Penn Engineering’s Danielle Bassett Wins Top Prize in Complexity Science

Danielle S. Bassett

Danielle S. Bassett, Eduardo D. Glandt Faculty Fellow and Associate Professor in the University of Pennsylvania’s School of Engineering and Applied Science, is the recipient of the 2017 Lagrange-CRT Foundation Prize. The prize, given by the Institute for Scientific Interchange Foundation in Turin, Italy, was created to encourage and honor researchers working in the field of complex systems.

Complex systems feature many interconnected parts whose individual behavior influences the outcomes of the whole. Examples include social media networks, ecological webs, stock markets, and in Bassett’s case, the brain. Her research maps and analyzes the networks of neurons that enable all manners of cognitive abilities, as well as how those networks evolve during development or malfunction in disease.

The prize comes with an award of €50,000, or roughly $60,000. It will be formally presented to Bassett at a ceremony in Turin next week. Bassett is the first woman to be the sole recipient of the prize since its inception in 2008. Lada Adamic won it alongside Xavier Gabaix in 2012.

“Dani Bassett epitomizes what it means to be an engineer in the 21st century,” said Vijay Kumar, Nemirovsky Family Dean of Penn Engineering. “Her innovative work combines knowledge from disparate fields and transforms it, giving us a new window into longstanding problems in neuroscience as well as potential solutions to them. This prize puts Bassett in elite company among pioneers of new fields of research, and I’m proud that she calls Penn Engineering home.”
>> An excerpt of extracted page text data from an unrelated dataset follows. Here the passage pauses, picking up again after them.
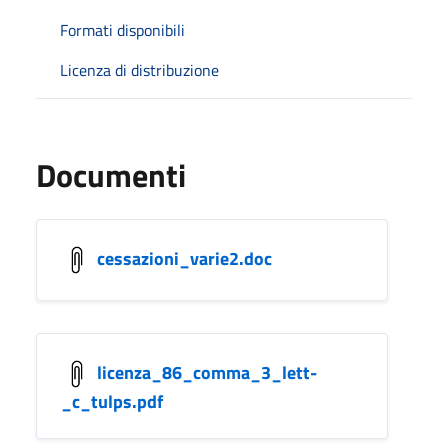
Formati disponibili
Licenza di distribuzione
Documenti
cessazioni_varie2.doc
licenza_86_comma_3_lett-
_c_tulps.pdf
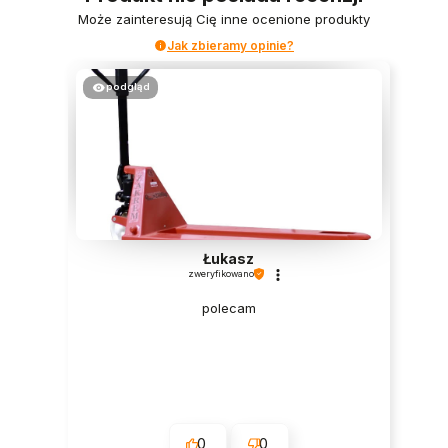
Może zainteresują Cię inne ocenione produkty
Jak zbieramy opinie?
podgląd
Łukasz
zweryfikowano
polecam
0
0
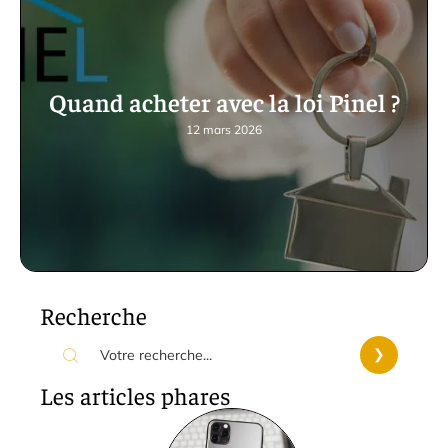
Quand acheter avec la loi Pinel ?
12 mars 2026
Recherche
Les articles phares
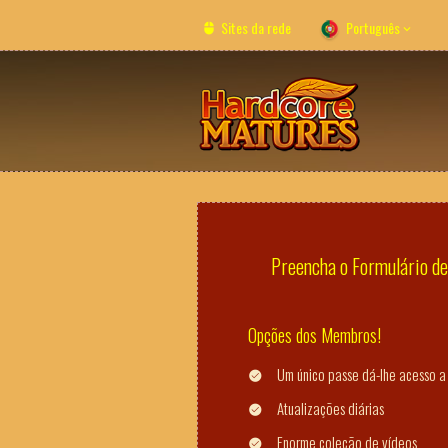
Sites da rede
Português
Preencha o Formulário de 
Opções dos Membros!
Um único passe dá-lhe acesso a 
Atualizações diárias
Enorme coleção de vídeos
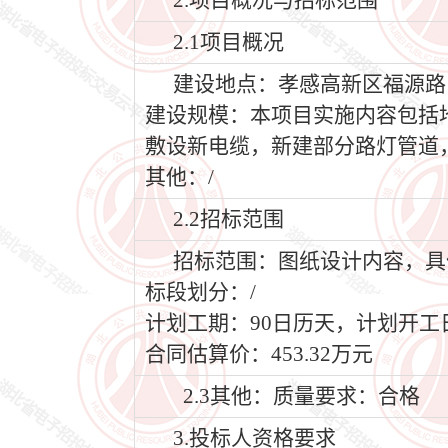
2.项目概况与招标范围
2.1项目概况
建设地点：孝感高新区福源路
建设规模：本项目实施内容包括
敷设新电缆，新建部分路灯管道，井
其他：/
2.2招标范围
招标范围：图纸设计内容，具
标段划分：/
计划工期：90日历天，计划开工日期2
合同估算价：453.32万元
2.3其他：质量要求：合格
3.投标人资格要求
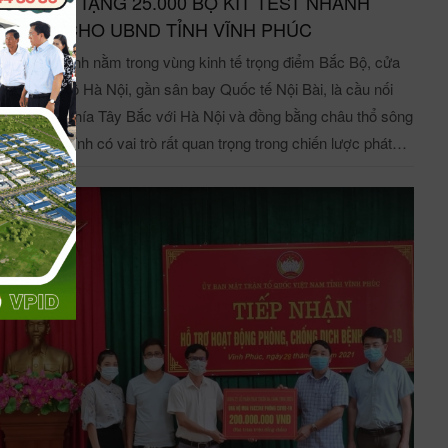
ID TRAO TẶNG 25.000 BỘ KIT TEST NHANH
 nhiều hoạt động thiết thực, góp phần thúc đẩy công tác vận
VID-19 CHO UBND TỈNH VĨNH PHÚC
g hiến máu, khắc phục tình trạng thiếu máu tại các cơ sở y tế.
h Phúc là tỉnh nằm trong vùng kinh tế trọng điểm Bắc Bộ, cửa
ài các phong trào thi đua, văn hóa, văn nghệ do Công ty phát
 của Thủ đô Hà Nội, gần sân bay Quốc tế Nội Bài, là cầu nối
g, CBCNV Công ty CP phát triển hạ tầng Vĩnh Phúc luôn tham
a các tỉnh phía Tây Bắc với Hà Nội và đồng bằng châu thổ sông
 nhiệt tình các phong trào do các Hội, đoàn tại địa phương tổ
g, do vậy tỉnh có vai trò rất quan trọng trong chiến lược phát
 đặc biệt là phong trào Hiến máu tình nguyện. Đây là một hoạt
ển kinh tế khu vực và quốc gia. Chính vì vậy, việc kiểm soát tốt
g ý nghĩa, đậm tính nhân văn, đã trở thành phong trào lớn của
h bệnh song song với duy trì ổn định, phát triển kinh tế là vô
hội hiện nay và trở thành hoạt động thường niên của VPID. Dưới
an trọng và cấp thiết. Là một trong những doanh nghiệp
 là một số hình ảnh tiêu biểu của các CBNV VPID tham dự
n tiên phong trong công tác phòng dịch Covid-19. với triết lý :"
nh đỏ năm 2023: Hình ảnh CBNV VPID tham gia hiến máu
h doanh gắn liền với trách nhiệm xã hội”, Công ty cổ phần phát
g Hành trình đỏ 2023 tại tỉnh Vĩnh Phúc Hình ảnh CBNV VPID
ển hạ tầng Vĩnh Phúc (VPID) xác định được vai trò và nhiệm vụ
m gia hiến máu trong Hành trình đỏ 2023 tại tỉnh Vĩnh Phúc
 mình với cộng đồng và xã hội trước đại dịch. Qua đó, sẵn
ng nghĩa cử từ trái tim rất đáng trân trọng của CBNV VPID
g đầu tư ngân sách để thực hiện trách nghiệm xã hội, đồng
m gia hiến máu, hi vọng thông qua chương trình Hành trình đỏ
h cùng tỉnh Vĩnh Phúc thực hiện hiệu quả “mục tiêu kép”.
 nay, càng ngày sẽ có thêm nhiều CBCNV Công ty tự nguyện
ng ứng lời kêu gọi ủng hộ của Ban Chỉ đạo Phòng chống dịch
n máu nhân đạo và vận động mọi người xung quanh để chung
h COVID-19 tỉnh Vĩnh Phúc, sáng ngày 10/12/2021, tại Văn
 giúp người bệnh thoát khỏi hiểm nghèo, giúp ngành y tế bớt đi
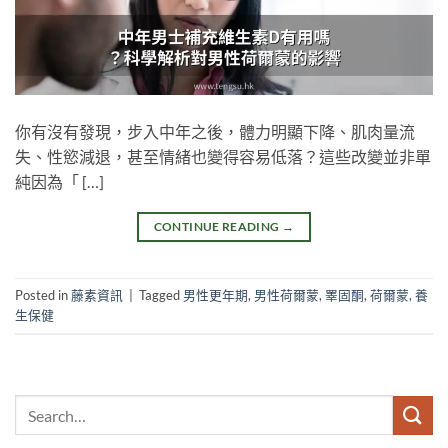
你有沒有發現，步入中年之後，體力明顯下降、肌肉量流
失、性慾減退，甚至情緒也變得容易低落？這些改變並非單
純因為「 […]
CONTINUE READING
→
Posted in
藤素資訊
|
Tagged
男性更年期
,
男性荷爾蒙
,
睪固酮
,
荷爾蒙
,
養
生保健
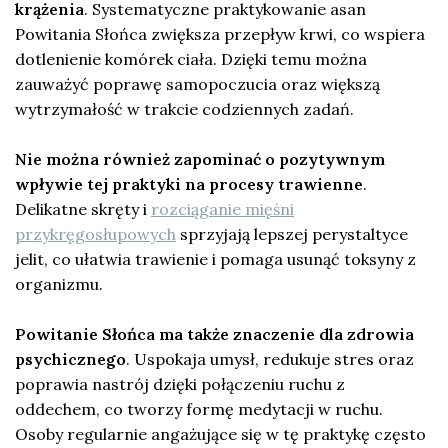
krążenia
. Systematyczne praktykowanie asan
Powitania Słońca zwiększa przepływ krwi, co wspiera
dotlenienie komórek ciała. Dzięki temu można
zauważyć poprawę samopoczucia oraz większą
wytrzymałość w trakcie codziennych zadań.
Nie można również zapominać o pozytywnym
wpływie tej praktyki na procesy trawienne
.
Delikatne skręty i
rozciąganie mięśni
przykręgosłupowych
sprzyjają lepszej perystaltyce
jelit, co ułatwia trawienie i pomaga usunąć toksyny z
organizmu.
Powitanie Słońca ma także znaczenie dla zdrowia
psychicznego
. Uspokaja umysł, redukuje stres oraz
poprawia nastrój dzięki połączeniu ruchu z
oddechem, co tworzy formę medytacji w ruchu.
Osoby regularnie angażujące się w tę praktykę często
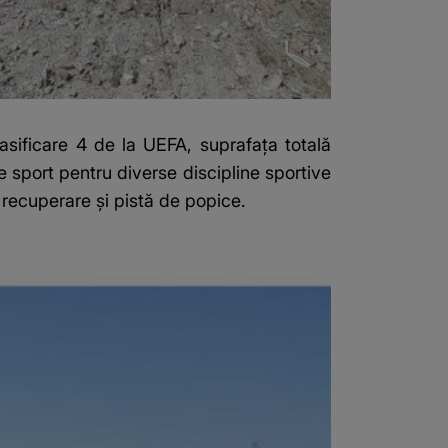
asificare 4 de la UEFA, suprafaţa totală
e sport pentru diverse discipline sportive
 recuperare şi pistă de popice.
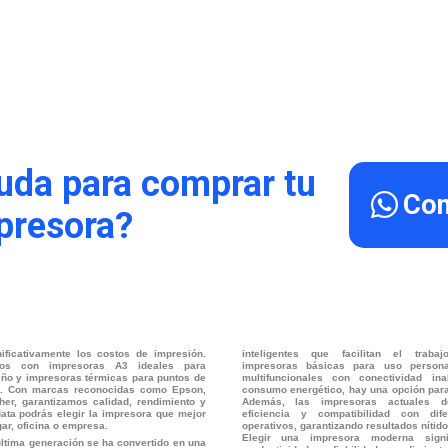
uda para comprar tu
Con
presora?
ificativamente los costos de impresión.
inteligentes que facilitan el traba
os con impresoras A3 ideales para
impresoras básicas para uso persona
eño y impresoras térmicas para puntos de
multifuncionales con conectividad in
s. Con marcas reconocidas como Epson,
consumo energético, hay una opción par
her, garantizamos calidad, rendimiento y
Además, las impresoras actuales d
data podrás elegir la impresora que mejor
eficiencia y compatibilidad con dif
ar, oficina o empresa.
operativos, garantizando resultados nítido
Elegir una impresora moderna signif
ltima generación se ha convertido en una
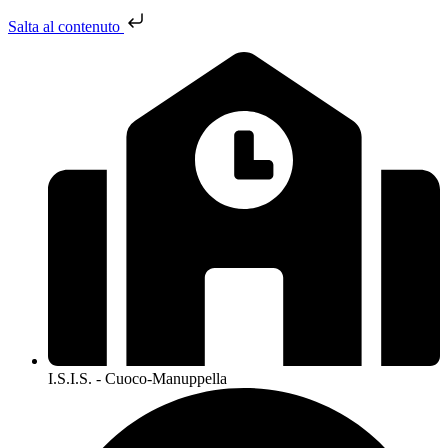
Salta al contenuto
I.S.I.S. - Cuoco-Manuppella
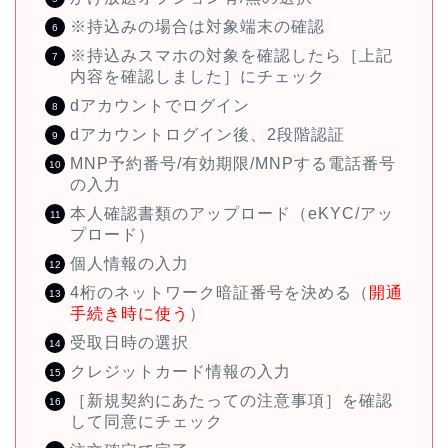
※持込みの場合は対象端末の確認
※持込みスマホの対象を確認したら［上記
内容を確認しました］にチェック
dアカウントでログイン
dアカウントログイン後、2段階認証
MNP予約番号/有効期限/MNPする電話番号
の入力
本人確認書類のアップロード（eKYC/アッ
プロード）
個人情報の入力
4桁のネットワーク暗証番号を決める（
開通
手続き時に使う
）
受取日時の選択
クレジットカード情報の入力
［新規契約にあたっての注意事項］を確認
して同意にチェック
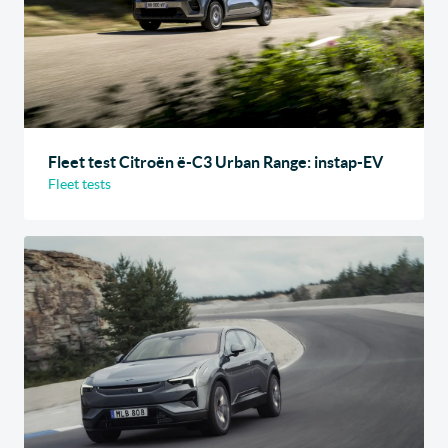
Fleet test Citroën ë-C3 Urban Range: instap-EV
Fleet tests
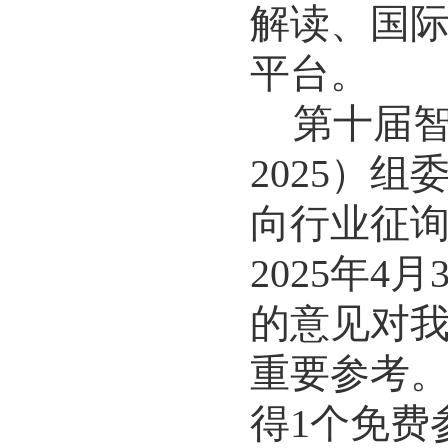
解读、国
平台。
第
十
届
202
5
）
组
向行业征
2025
年
4
月
的意见对
重要参考
得
1
个免费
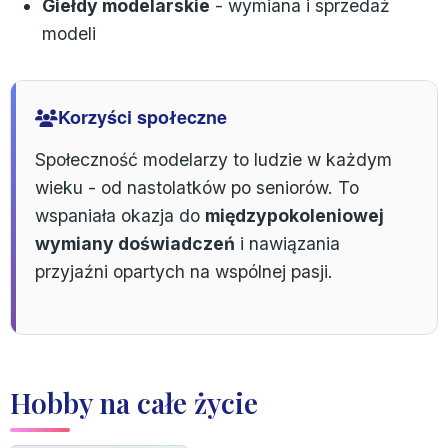
Giełdy modelarskie
- wymiana i sprzedaż
modeli
Korzyści społeczne
Społeczność modelarzy to ludzie w każdym
wieku - od nastolatków po seniorów. To
wspaniała okazja do
międzypokoleniowej
wymiany doświadczeń
i nawiązania
przyjaźni opartych na wspólnej pasji.
Hobby na całe życie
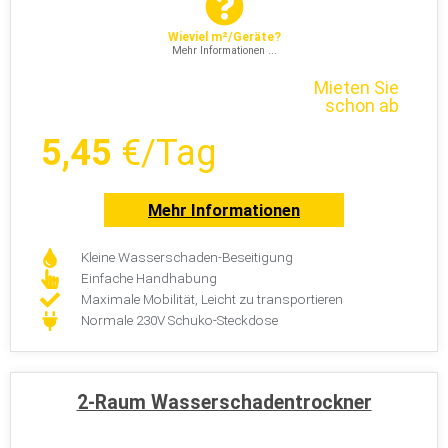
Mehr Informationen ...
Mieten Sie
schon ab
5,45
€/Tag
Mehr Informationen
Kleine Wasserschaden-Beseitigung
Einfache Handhabung
Maximale Mobilität, Leicht zu transportieren
Normale 230V Schuko-Steckdose
2-Raum Wasserschadentrockner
Bassett, who has appointments in Penn Engineering’s departments of Bioengineering and Electrical and Systems Engineering, is a leading figure in the nascent field of network neuroscience. The highly interdisciplinary field draws from network science — itself a combination of physics, mathematics, computer science, and engineering — and the biological and psychological principles involved in understanding the brain.

Danielle S. Bassett

As a network neuroscientist, Bassett searches for activation patterns in the brain’s hundreds of thousands of neurons, correlating pairs and sequences of neural firings to various traits and abilities. Her research provides a deeper understanding of how the brain’s physical organization, the networks of connections between regions and individual neurons, can influence cognitive functions like learning, multitasking and even creativity.

Observing the reorganization of those networks as children become adults can help explain how we develop “executive function,” and potentially aid people with deficits in self-control. Changes in activation patterns that precede an epileptic seizure can likewise predict which parts of the brain will be affected; future implants may even be able to quell such seizures at the first sign of that abnormal activity. More broadly, a network-science lens into the brain may allow other engineering principles, such as control theory, to be applied, paving the way for neurological or psychiatric treatments with fewer side effects.

Bassett has also received a MacArthur “Genius” Fellowship, a Sloan Fellowship, an NSF CAREEER Award, and was named one of the Popular Science “Brilliant 10” in 2016 for her work in this field.